- _Task item_
Could you show each line of the records that contains the word "Notice"?

(Page layout parsing data)
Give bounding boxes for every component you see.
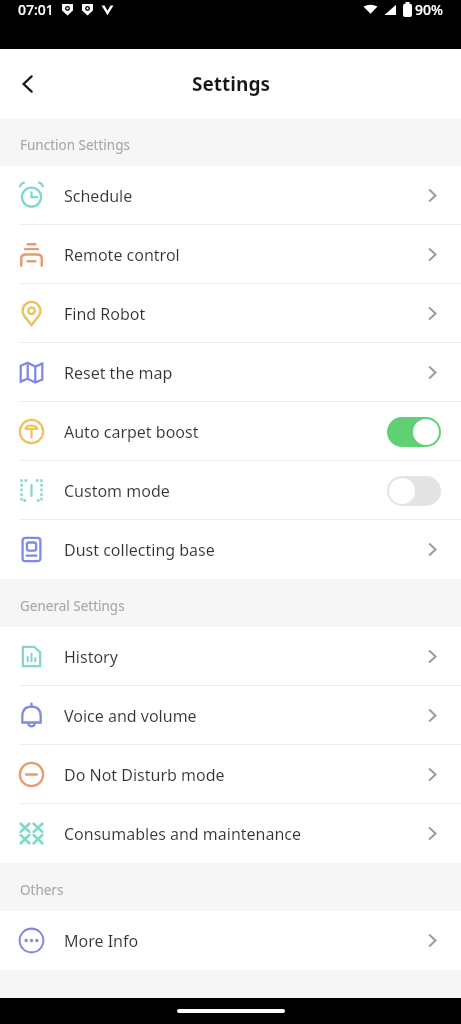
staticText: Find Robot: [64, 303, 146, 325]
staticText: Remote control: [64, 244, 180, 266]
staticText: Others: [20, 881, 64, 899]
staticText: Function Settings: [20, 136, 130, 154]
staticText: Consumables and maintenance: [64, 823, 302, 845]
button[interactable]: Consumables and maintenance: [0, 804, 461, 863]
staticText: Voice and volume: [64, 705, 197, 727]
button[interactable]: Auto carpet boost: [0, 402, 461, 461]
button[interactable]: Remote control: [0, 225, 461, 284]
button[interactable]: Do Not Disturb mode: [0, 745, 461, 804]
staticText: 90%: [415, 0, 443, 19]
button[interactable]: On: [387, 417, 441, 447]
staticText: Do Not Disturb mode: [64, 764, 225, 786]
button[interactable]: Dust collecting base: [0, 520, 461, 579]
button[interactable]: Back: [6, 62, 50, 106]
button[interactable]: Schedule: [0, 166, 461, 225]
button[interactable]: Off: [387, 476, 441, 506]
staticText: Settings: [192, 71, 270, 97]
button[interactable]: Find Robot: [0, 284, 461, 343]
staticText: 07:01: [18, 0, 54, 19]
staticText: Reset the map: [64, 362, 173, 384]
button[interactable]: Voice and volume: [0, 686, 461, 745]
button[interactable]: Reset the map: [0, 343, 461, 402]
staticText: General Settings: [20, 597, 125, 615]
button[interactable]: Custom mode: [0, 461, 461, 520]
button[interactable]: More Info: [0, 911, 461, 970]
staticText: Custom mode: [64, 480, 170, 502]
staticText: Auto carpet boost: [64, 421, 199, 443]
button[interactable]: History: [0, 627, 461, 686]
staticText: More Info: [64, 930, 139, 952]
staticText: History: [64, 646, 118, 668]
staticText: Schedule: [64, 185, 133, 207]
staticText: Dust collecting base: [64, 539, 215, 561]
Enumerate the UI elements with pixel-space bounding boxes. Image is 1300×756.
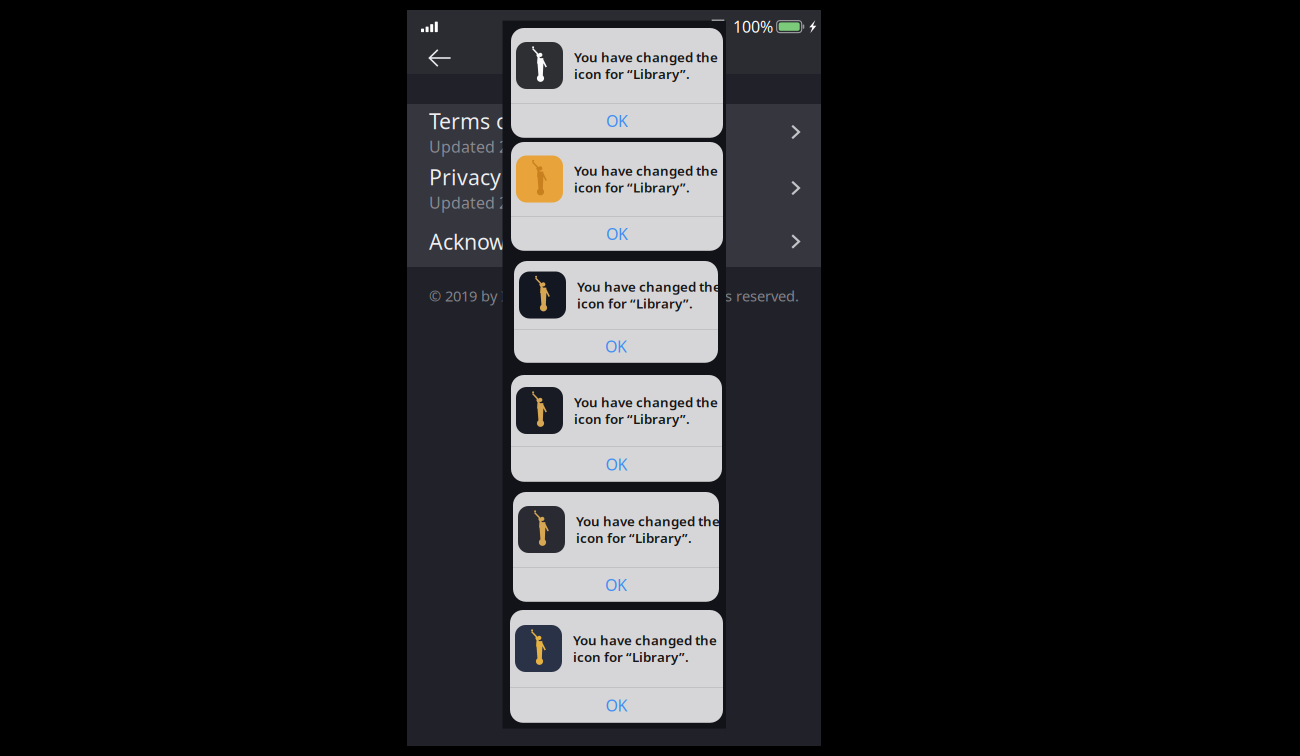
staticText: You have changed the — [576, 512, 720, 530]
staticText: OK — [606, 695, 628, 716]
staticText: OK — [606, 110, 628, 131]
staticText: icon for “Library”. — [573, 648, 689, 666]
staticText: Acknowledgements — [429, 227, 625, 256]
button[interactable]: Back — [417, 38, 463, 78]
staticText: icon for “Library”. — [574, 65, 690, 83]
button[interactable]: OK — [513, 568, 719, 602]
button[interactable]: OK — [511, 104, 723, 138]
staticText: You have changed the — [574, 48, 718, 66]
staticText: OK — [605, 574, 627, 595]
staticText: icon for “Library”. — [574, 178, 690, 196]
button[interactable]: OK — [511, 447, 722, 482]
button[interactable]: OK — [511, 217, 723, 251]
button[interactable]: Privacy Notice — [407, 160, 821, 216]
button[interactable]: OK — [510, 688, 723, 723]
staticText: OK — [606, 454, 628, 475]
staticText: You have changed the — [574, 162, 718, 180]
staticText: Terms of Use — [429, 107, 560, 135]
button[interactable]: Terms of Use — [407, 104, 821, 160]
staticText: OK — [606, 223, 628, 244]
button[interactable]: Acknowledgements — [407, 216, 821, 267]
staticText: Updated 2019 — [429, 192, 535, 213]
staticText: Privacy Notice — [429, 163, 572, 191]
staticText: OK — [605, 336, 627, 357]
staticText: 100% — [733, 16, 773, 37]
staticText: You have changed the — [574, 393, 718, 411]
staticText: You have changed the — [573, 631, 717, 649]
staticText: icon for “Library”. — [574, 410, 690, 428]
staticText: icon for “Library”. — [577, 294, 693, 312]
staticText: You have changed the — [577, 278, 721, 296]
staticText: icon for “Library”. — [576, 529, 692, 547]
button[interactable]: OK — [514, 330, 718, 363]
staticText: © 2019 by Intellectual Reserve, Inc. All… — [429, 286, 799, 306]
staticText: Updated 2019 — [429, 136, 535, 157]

--

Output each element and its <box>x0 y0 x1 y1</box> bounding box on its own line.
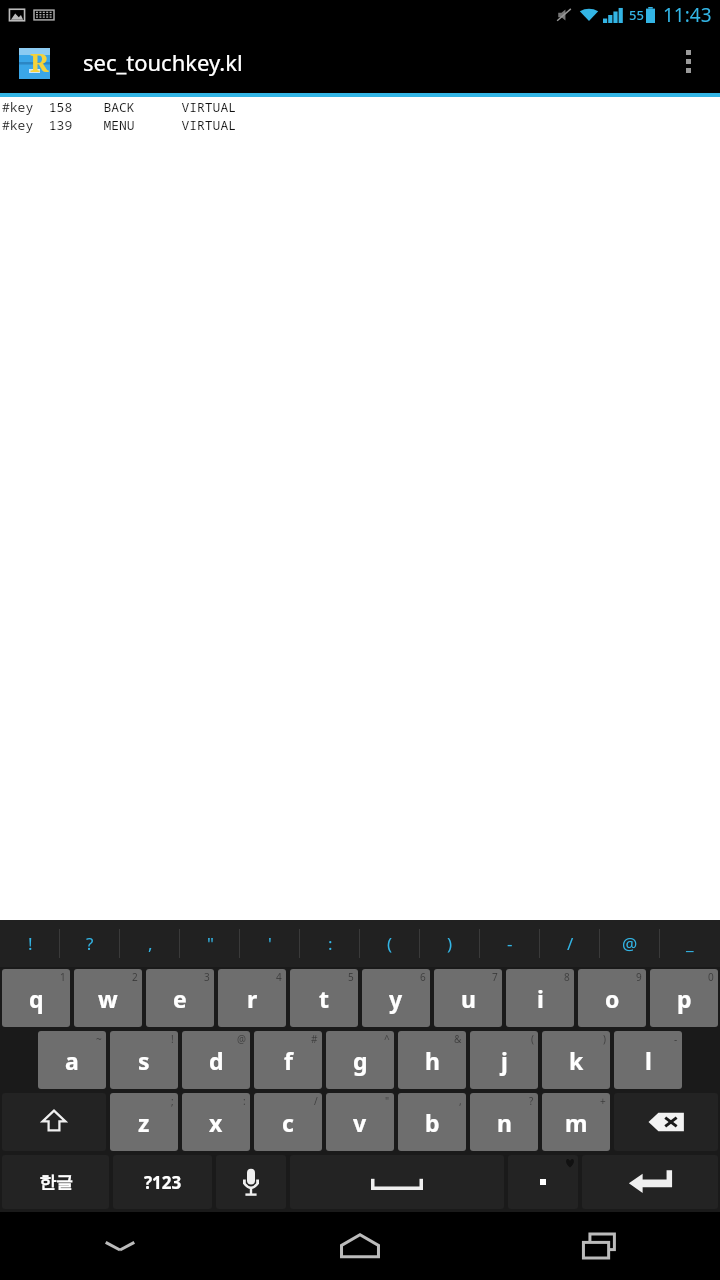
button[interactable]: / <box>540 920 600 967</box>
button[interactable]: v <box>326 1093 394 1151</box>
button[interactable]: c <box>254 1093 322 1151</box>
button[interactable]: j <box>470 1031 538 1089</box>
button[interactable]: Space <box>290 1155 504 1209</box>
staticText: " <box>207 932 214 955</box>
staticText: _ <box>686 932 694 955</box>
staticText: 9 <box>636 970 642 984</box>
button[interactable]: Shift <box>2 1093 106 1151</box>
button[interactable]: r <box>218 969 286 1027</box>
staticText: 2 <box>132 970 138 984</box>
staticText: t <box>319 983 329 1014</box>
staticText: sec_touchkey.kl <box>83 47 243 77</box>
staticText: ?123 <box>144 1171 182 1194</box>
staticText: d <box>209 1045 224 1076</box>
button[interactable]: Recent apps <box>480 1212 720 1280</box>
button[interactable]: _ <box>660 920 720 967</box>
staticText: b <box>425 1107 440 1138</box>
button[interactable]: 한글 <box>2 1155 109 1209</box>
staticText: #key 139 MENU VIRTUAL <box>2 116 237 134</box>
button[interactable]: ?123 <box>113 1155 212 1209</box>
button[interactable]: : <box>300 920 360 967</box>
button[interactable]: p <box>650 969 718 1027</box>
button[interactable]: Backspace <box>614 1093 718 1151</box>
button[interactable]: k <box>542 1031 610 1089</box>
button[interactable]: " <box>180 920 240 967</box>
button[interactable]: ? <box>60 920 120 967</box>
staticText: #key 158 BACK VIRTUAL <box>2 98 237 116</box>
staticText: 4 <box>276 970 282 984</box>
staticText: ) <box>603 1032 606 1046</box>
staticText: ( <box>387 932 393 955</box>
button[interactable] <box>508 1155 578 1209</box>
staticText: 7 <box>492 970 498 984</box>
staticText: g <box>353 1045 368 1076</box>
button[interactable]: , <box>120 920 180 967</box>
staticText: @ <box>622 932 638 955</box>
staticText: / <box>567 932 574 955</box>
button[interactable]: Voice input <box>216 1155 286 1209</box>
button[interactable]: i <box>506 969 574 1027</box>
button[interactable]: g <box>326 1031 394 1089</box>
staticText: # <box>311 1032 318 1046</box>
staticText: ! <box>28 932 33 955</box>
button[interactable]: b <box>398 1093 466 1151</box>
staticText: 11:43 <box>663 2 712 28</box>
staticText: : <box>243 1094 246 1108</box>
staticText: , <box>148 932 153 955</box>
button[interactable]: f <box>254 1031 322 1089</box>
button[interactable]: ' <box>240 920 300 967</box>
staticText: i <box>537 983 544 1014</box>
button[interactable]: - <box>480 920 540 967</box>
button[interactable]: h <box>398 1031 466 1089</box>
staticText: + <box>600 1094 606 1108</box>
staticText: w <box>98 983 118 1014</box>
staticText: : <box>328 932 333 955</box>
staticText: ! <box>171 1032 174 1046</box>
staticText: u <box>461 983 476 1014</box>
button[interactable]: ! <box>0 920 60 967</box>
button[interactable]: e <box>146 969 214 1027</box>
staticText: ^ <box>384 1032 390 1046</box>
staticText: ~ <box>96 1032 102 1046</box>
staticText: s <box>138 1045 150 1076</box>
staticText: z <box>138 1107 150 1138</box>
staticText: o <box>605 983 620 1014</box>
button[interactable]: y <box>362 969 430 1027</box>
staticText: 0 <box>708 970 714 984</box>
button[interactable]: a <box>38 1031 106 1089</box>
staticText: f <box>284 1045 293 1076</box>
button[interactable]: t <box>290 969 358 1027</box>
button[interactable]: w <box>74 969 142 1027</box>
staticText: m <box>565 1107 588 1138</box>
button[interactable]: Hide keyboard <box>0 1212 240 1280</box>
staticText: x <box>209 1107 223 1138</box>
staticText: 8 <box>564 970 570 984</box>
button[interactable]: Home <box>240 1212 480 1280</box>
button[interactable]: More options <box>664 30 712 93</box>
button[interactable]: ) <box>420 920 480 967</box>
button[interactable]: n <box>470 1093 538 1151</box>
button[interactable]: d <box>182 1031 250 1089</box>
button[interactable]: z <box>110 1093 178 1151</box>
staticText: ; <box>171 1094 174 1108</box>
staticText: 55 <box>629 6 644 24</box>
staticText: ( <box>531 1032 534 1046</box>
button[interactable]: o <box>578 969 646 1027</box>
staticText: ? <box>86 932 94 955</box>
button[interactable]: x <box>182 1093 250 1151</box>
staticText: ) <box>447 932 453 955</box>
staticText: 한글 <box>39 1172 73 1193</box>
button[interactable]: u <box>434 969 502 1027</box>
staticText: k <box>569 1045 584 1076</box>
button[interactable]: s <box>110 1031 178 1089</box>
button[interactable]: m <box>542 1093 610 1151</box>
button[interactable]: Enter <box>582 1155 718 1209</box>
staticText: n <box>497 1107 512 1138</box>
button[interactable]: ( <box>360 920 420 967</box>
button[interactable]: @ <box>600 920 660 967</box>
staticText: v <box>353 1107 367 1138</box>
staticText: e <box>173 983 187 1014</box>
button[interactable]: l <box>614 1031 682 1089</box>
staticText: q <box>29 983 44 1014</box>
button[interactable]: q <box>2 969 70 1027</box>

- _Reply_
button[interactable]: Privacy Notice — [407, 160, 821, 216]
staticText: Privacy Notice — [429, 163, 572, 191]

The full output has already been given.